Can the Normalization Agreements Be a Lever for Progress?
And then there is the question of the normalization agreements with the United Arab Emirates, Bahrain, and Sudan, known as the Abraham Accords. Can they also become a lever for progress toward a renewal of the peace process?
Although the Palestinians understandably were angry at them for undermining the core principle of the 2002 Arab Peace Initiative (API), which declared that an end to the occupation and the establishment of a Palestinian state alongside the state of Israel was a precondition for recognition and normalization of relations between the Arab world and the state of Israel, it should be noted that the UAE emphasized that by signing the agreement, they had taken Netanyahu’s threat to begin annexation of up to 30% of the West Bank off the table. All the Gulf states also maintain that they still support a two-state solution and the API as the basis for an agreement between Israel and the Palestinians.
Rather than just protesting the normalization agreements, the Palestinians should try to rebuild their ties with the Gulf states and lobby them to make demands of Israel regarding the Palestinian question. Here, the incoming Biden administration can also play a role, differentiating itself from the Trump administration’s approach by both raising the issue of democracy and human rights and calling on the Gulf states and the Arab League to initiate moves that will help resume an Israeli-Palestinian peace process.

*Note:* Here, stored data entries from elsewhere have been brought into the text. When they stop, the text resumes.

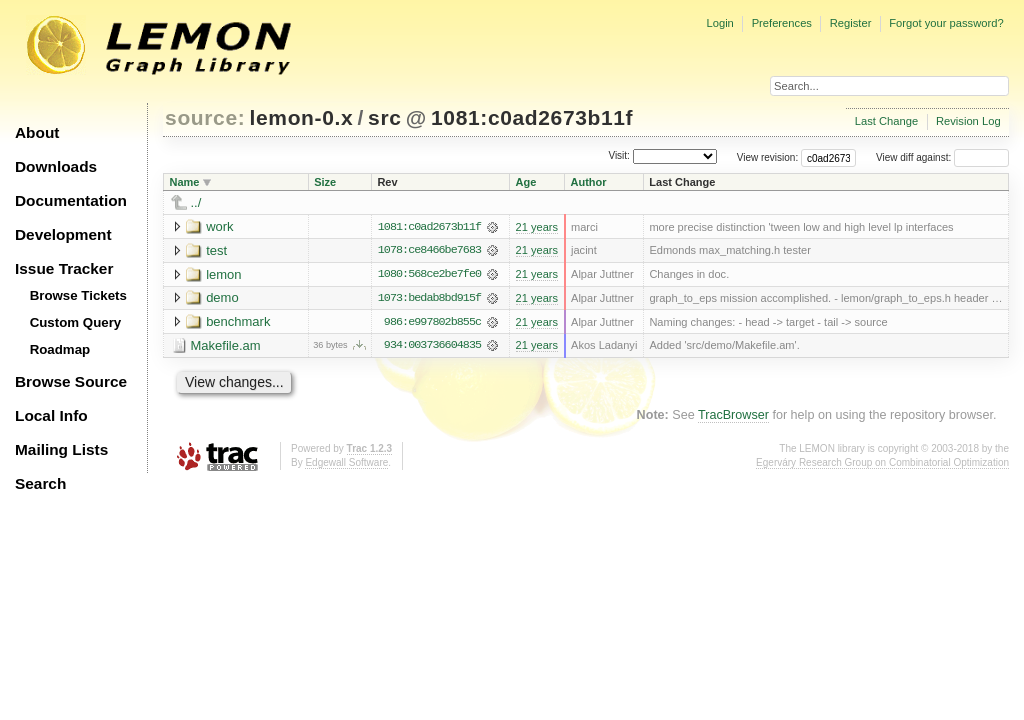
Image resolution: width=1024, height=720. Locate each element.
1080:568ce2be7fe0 (429, 275)
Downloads (56, 166)
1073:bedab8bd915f (429, 299)
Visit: (619, 156)
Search (40, 483)
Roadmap (60, 349)
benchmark (238, 322)
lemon (223, 274)
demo (222, 298)
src (384, 117)
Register (851, 23)
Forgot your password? (946, 23)
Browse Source (71, 381)
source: (205, 117)
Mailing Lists (61, 449)
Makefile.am (226, 346)
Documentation (71, 200)
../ (196, 202)
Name (185, 182)
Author (589, 182)
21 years (537, 227)
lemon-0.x (302, 117)
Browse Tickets (78, 295)
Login (719, 23)
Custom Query (76, 322)
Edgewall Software (346, 463)
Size (325, 182)
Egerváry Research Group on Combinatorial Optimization (882, 463)
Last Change (886, 121)
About (37, 132)
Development (63, 234)
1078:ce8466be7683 (429, 251)
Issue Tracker (64, 268)
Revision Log (968, 121)
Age (526, 182)
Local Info (51, 415)
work (219, 226)
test (216, 250)
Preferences (782, 23)
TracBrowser (733, 416)
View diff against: (942, 157)
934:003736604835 (432, 347)
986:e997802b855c (432, 323)
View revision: (768, 157)
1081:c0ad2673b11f (532, 117)
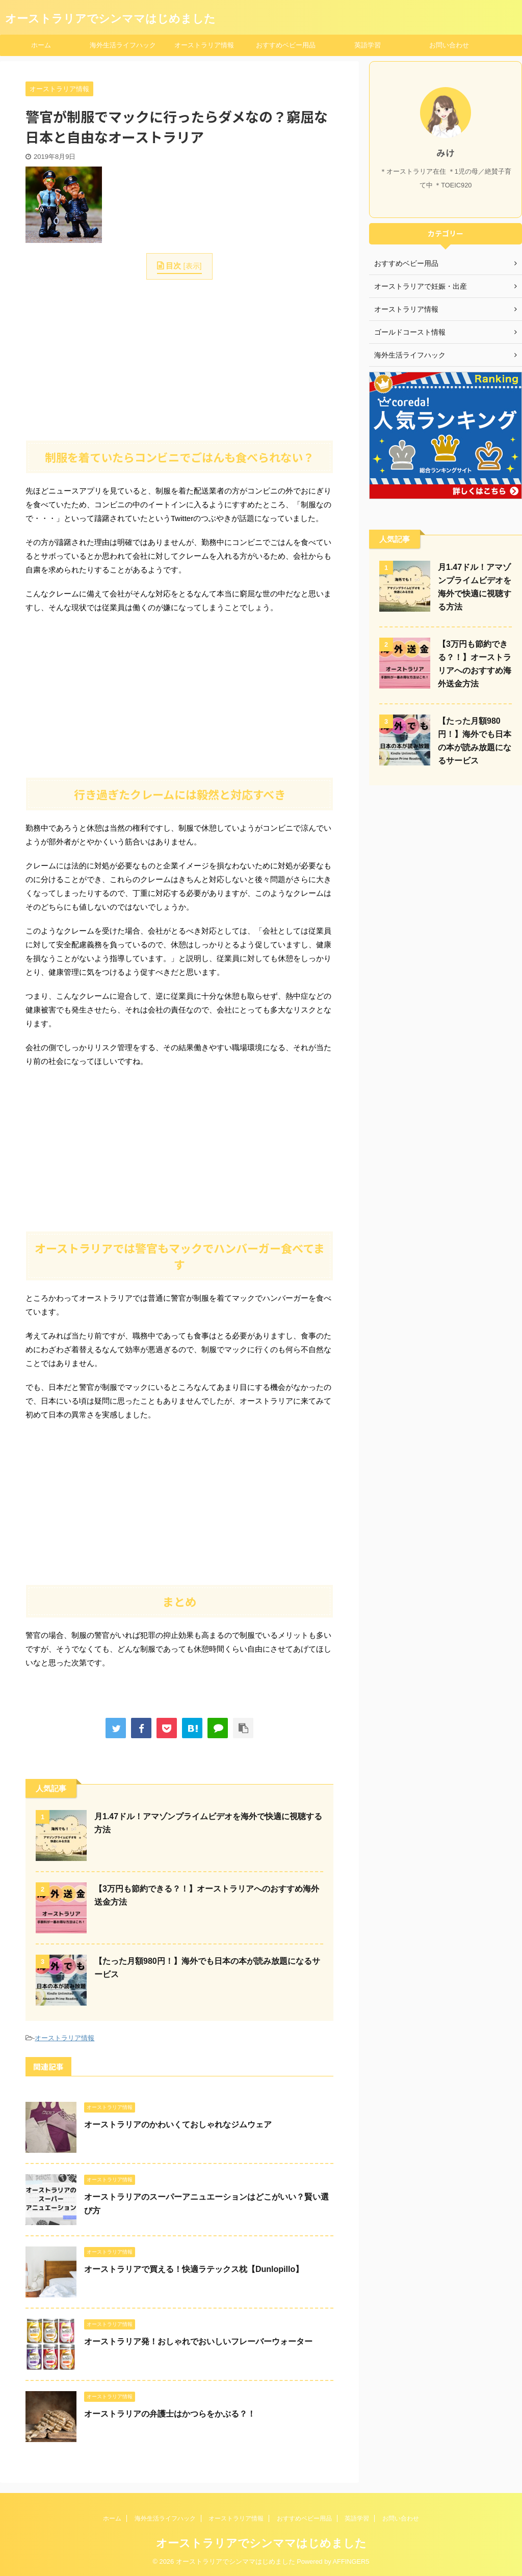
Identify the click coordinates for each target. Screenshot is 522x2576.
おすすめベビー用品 (286, 45)
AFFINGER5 (351, 2561)
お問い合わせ (449, 45)
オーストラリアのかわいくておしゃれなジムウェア (178, 2124)
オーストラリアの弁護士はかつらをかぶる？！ (169, 2413)
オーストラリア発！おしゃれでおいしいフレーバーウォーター (198, 2341)
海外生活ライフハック (123, 45)
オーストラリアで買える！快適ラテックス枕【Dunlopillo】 (193, 2269)
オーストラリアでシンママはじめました (110, 18)
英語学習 (367, 45)
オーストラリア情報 (204, 45)
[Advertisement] (179, 358)
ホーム (41, 45)
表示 (193, 266)
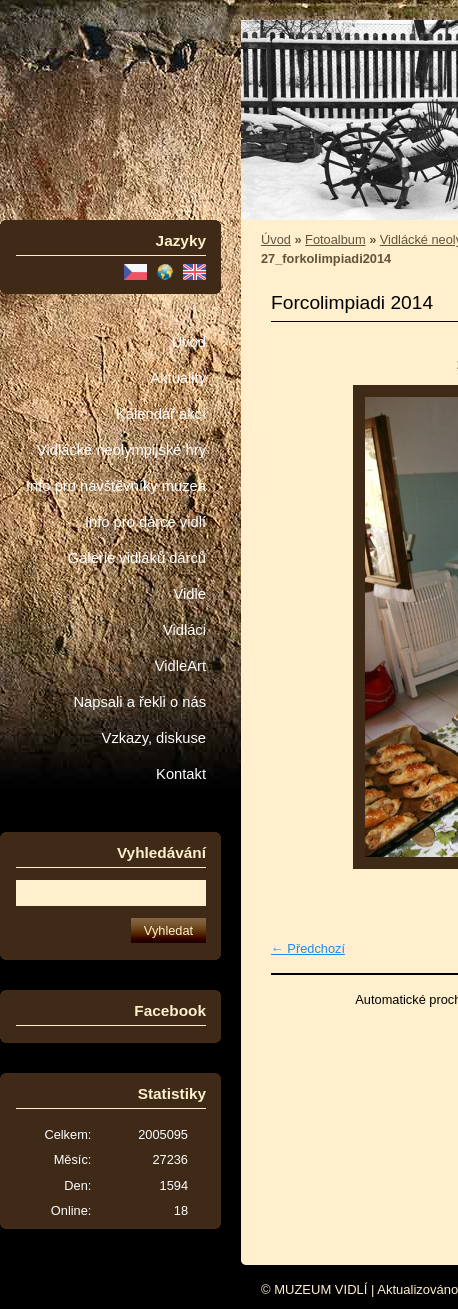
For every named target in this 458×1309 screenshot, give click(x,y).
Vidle (190, 594)
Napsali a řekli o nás (139, 702)
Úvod (189, 342)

Former Secretary of State John Kerry, who has been appointed to a senior cabinet-level post in the Biden administration responsible for fighting global warming, can provide advice for such an initiative based on his experience in 2013-14.

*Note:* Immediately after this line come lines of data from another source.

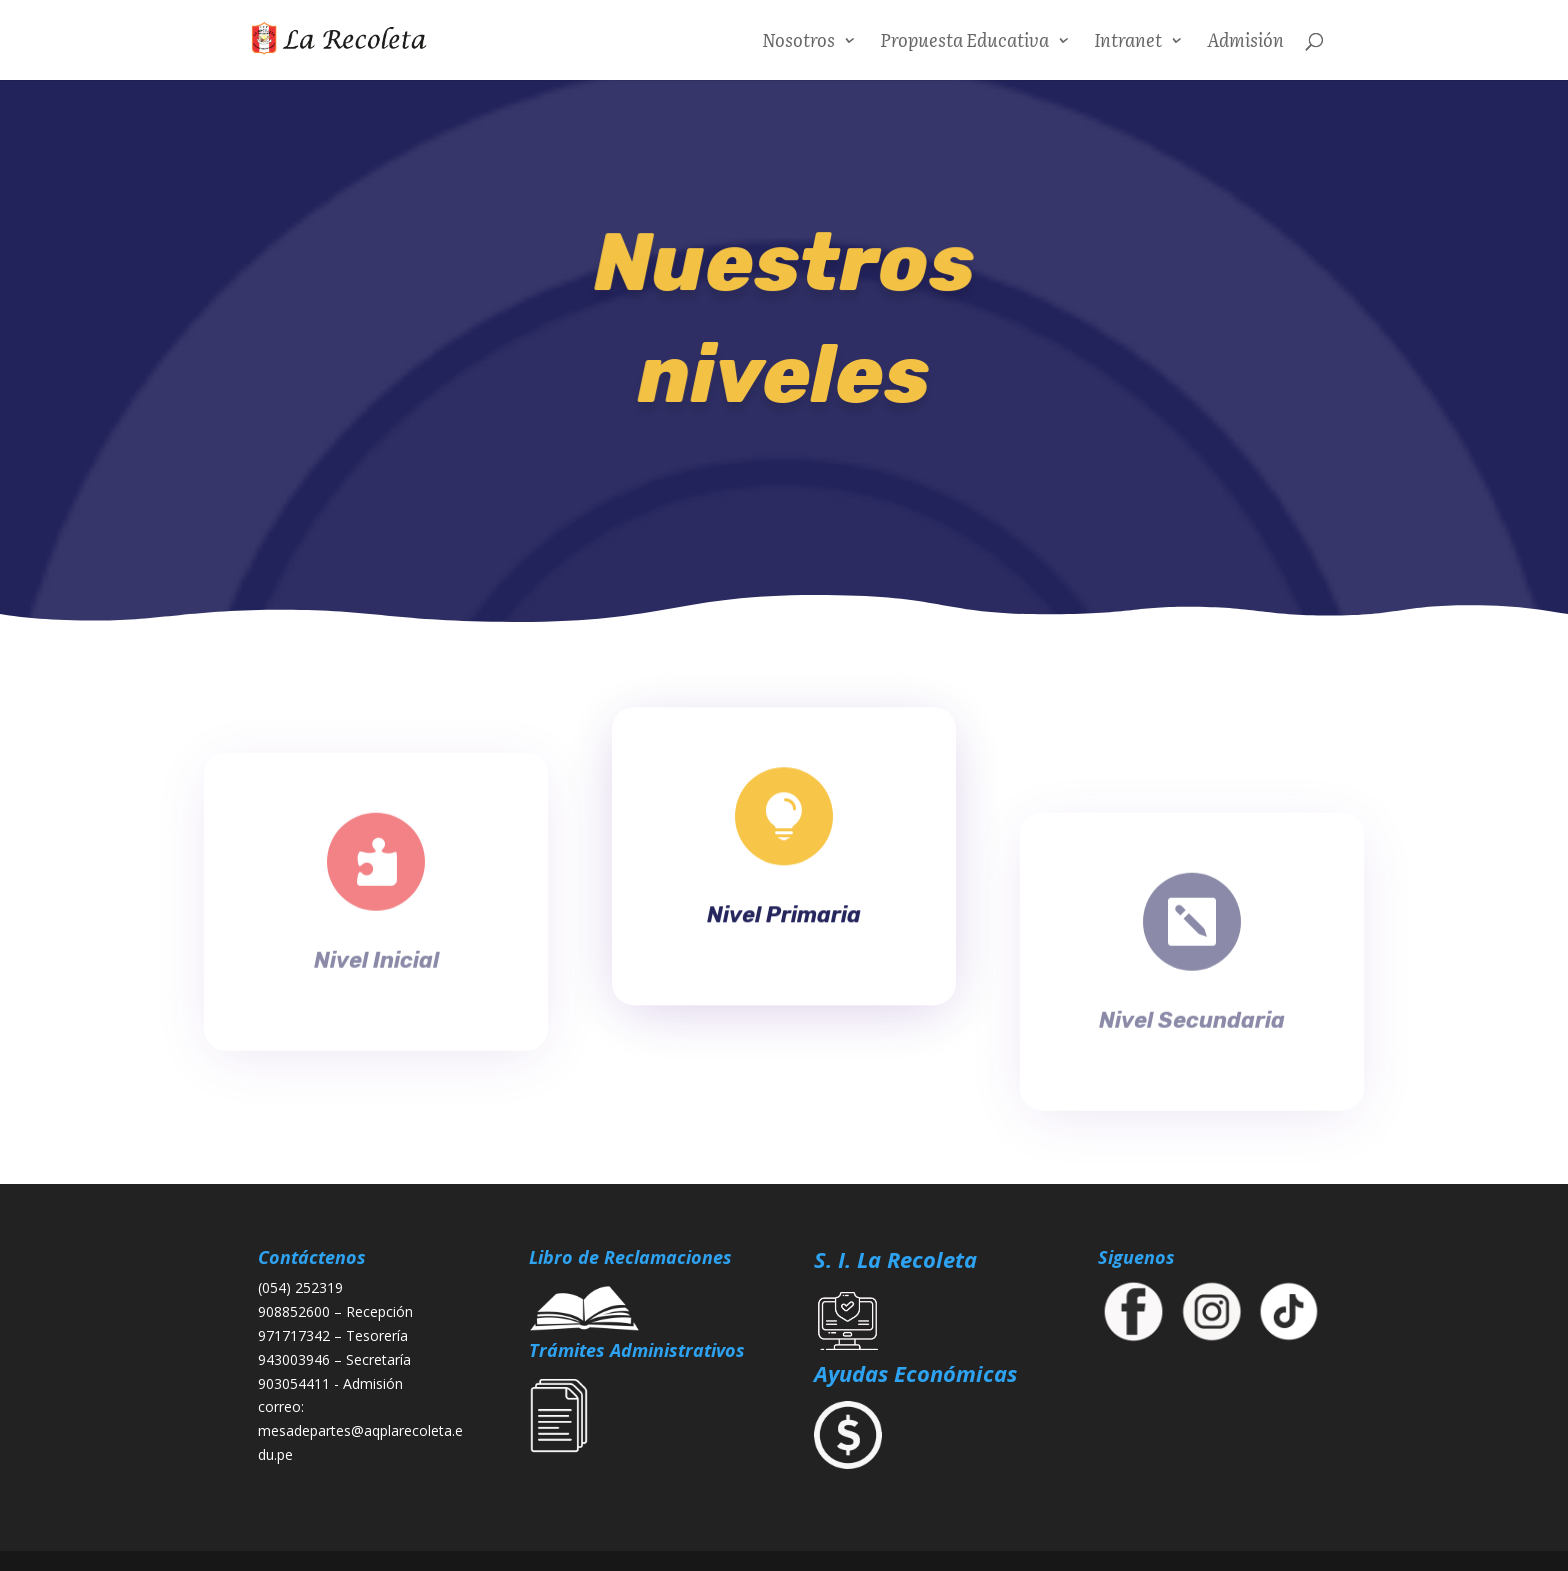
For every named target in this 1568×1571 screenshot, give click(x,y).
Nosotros (798, 43)
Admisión (1245, 43)
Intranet (1128, 43)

There is also a possibility that the normalization agreements, which have been received by the general Israeli public with great enthusiasm, can become a lever to help change Israeli public opinion in the context of their fears about the Arab world’s intentions, including the Palestinians. According to a survey carried out by Israel’s Channel 12 news after the agreement with the UAE was announced, 76.7% of the Israeli public preferred the agreement to annexation or what Netanyahu euphemistically calls “application of sovereignty,” while only 16.5% preferred annexation to the agreement. An interesting indicator is the fact that the Beitar Jerusalem soccer team, the only team in the top league which has never had a Palestinian Israeli soccer player and has a rabid right-wing fan base, has negotiated with Sheikh Hamad bin Khalifa from Dubai to buy 50% of the club without encountering any serious protest so far.
So there is much that can be done by the incoming Biden administration to correct some of the travesties the Trump administration has made of Middle East policy and to help set the stage for a renewal of the peace process.
Then, of course, there is Iran, which will most likely be the first issue in our region on the Biden administration’s agenda. An American return to the JCPOA, the “Iran Deal” — possibly with some amendments — which is supported by an overwhelming majority of Israeli and American security experts, could create problems but could also open up additional possibilities for progress in the Israeli-Palestinian arena as well. But that’s a topic for another article.